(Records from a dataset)
________

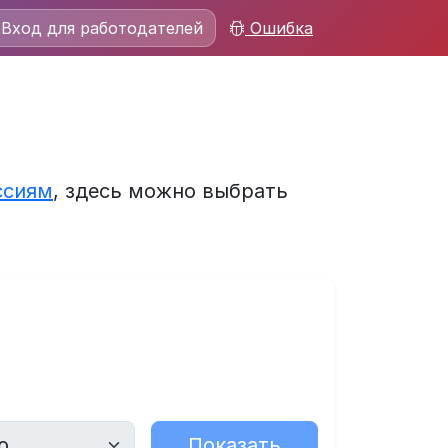
Вход для работодателей
Ошибка
ссиям
, здесь можно выбрать
Показать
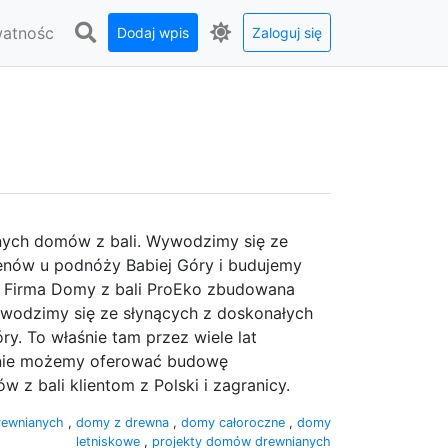
watnośc
Dodaj wpis
Zaloguj się
nych domów z bali. Wywodzimy się ze
enów u podnóży Babiej Góry i budujemy
y Firma Domy z bali ProEko zbudowana
ywodzimy się ze słynących z doskonałych
. To właśnie tam przez wiele lat
cnie możemy oferować budowę
z bali klientom z Polski i zagranicy.
drewnianych
,
domy z drewna
,
domy całoroczne
,
domy
letniskowe
,
projekty domów drewnianych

________

Aim of the task:
Copy each record exactly. Leave any images out of the copy.

Result of the task:
Вход для работодателей
Ошибка
ссиям
, здесь можно выбрать
Показать
watnośc
Dodaj wpis
Zaloguj się
nych domów z bali. Wywodzimy się ze
enów u podnóży Babiej Góry i budujemy
y Firma Domy z bali ProEko zbudowana
ywodzimy się ze słynących z doskonałych
. To właśnie tam przez wiele lat
cnie możemy oferować budowę
z bali klientom z Polski i zagranicy.
drewnianych
,
domy z drewna
,
domy całoroczne
,
domy
letniskowe
,
projekty domów drewnianych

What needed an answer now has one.